State v. Grimes

McFarland, J.,

dissenting: My concern in the present case arises primarily from the majority opinion’s application of K.S.A. 22-3604. For convenience, the statute is repeated herein:

“(1) A defendant shall not be held in jail nor subject to an appearance bond during the pendency of an appeal by the prosecution.
“(2) The time during which an appeal by the prosecution is pending shall not be counted for the purpose of determining whether a defendant is entitled to discharge under section 22-3402 of this code.”

Section (2) of the statute states when an appeal by the prosecution is pending the time shall not be counted for purposes of the speedy trial statute. Section (1) prohibits bonding and incarceration of the defendant during an appeal by the prosecution. I do not read Section (1) as a limitation upon Section (2).

Further, although not expressly so stating, the majority opinion infers that an unauthorized appeal is not an appeal within the purview of Section (2).
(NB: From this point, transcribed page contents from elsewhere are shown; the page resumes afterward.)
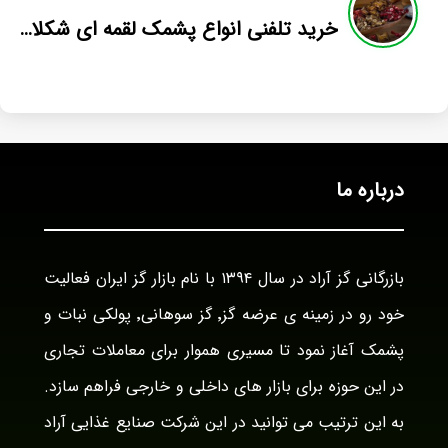
خرید تلفنی انواع پشمک لقمه ای شکلاتی
درباره ما
بازرگانی گز آراد در سال ۱۳۹۴ با نام بازار گز ایران فعالیت
خود رو در زمینه ی عرضه گز٬ گز سوهانی٬ پولکی نبات و
پشمک آغاز نمود تا مسیری هموار برای معاملات تجاری
در این حوزه برای بازار های داخلی و خارجی فراهم سازد.
به این ترتیب می توانید در این شرکت صنایع غذایی آراد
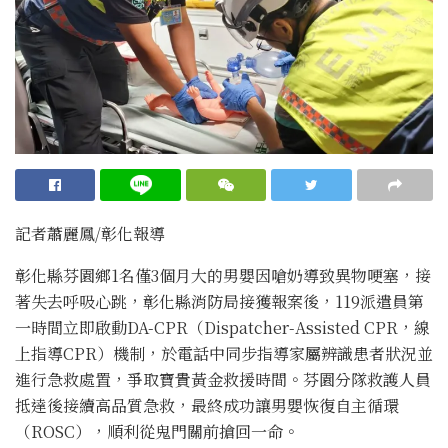
記者蕭麗鳳/彰化報導
彰化縣芬園鄉1名僅3個月大的男嬰因嗆奶導致異物哽塞，接
著失去呼吸心跳，彰化縣消防局接獲報案後，119派遣員第
一時間立即啟動DA-CPR（Dispatcher-Assisted CPR，線
上指導CPR）機制，於電話中同步指導家屬辨識患者狀況並
進行急救處置，爭取寶貴黃金救援時間。芬園分隊救護人員
抵達後接續高品質急救，最終成功讓男嬰恢復自主循環
（ROSC），順利從鬼門關前搶回一命。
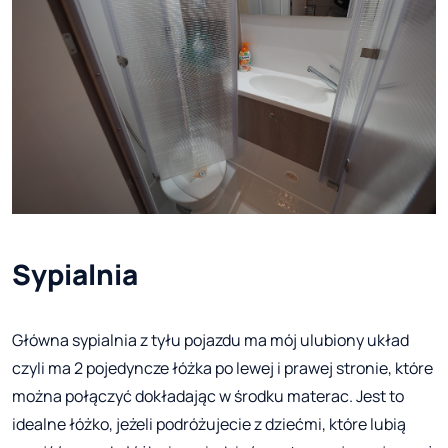
Sypialnia
Główna sypialnia z tyłu pojazdu ma mój ulubiony układ
czyli ma 2 pojedyncze łóżka po lewej i prawej stronie, które
można połączyć dokładając w środku materac. Jest to
idealne łóżko, jeżeli podróżujecie z dziećmi, które lubią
The statute speaks of an appeal. Whether authorized or not, an appeal is still an appeal.

If the appeal by the State from the order granting a new trial had been merely to harass the defendant or to gain time I would have no quarrel with the result reached.

In hindsight, the trial court’s granting of a new trial was clearly an erroneous decision. PIK Crim. 54.01 has repeatedly been upheld since the decision in Sandstrom v. Montana, 442 U.S. 510, 61 L.Ed.2d 39, 99 S.Ct. 2450 (1979), was announced (starting with State v. Egbert, 227 Kan. 266, 606 P.2d 1022, cert. denied 449 U.S. 965 [1980]). At the time the trial court made its decision, however, the appellate courts of Kansas had not had the issue before them.
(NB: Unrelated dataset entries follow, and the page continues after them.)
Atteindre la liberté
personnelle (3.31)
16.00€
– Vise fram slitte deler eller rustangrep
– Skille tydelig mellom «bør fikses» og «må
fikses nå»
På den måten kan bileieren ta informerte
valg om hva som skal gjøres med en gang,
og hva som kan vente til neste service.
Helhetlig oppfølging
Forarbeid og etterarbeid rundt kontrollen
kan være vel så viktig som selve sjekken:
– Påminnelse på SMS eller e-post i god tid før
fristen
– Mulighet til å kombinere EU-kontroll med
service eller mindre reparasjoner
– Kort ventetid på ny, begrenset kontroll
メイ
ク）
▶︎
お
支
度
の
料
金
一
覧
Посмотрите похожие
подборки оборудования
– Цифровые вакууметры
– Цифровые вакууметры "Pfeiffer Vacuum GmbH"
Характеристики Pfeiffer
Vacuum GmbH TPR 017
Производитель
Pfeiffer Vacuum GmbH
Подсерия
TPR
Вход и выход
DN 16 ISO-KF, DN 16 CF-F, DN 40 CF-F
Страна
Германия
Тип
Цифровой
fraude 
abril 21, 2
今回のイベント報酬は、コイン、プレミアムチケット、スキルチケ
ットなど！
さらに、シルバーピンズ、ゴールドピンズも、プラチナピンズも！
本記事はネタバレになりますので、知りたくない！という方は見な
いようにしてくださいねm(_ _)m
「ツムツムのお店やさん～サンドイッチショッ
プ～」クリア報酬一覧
The issue of the effect of the Sandstrom decision upon what was a stock instruction across Kansas was of concern in this case and in many criminal cases across the state. The issue was *151certainly one of significant statewide interest — particularly as to the validity of convictions obtained under the PIK instruction.

State v. Puckett, 227 Kan. 911, 610 P.2d 637 (1980), cited in the majority opinion, was decided subsequent to the order appealed from in the case before us. The State, accordingly, cannot be faulted for failure to know the Puckett determination that the prosecution is not authorized to appeal from an order granting a new trial.

For the reasons expressed herein I would reverse the trial court’s discharge of the defendant.

Herd, J., joins the foregoing dissenting opinion.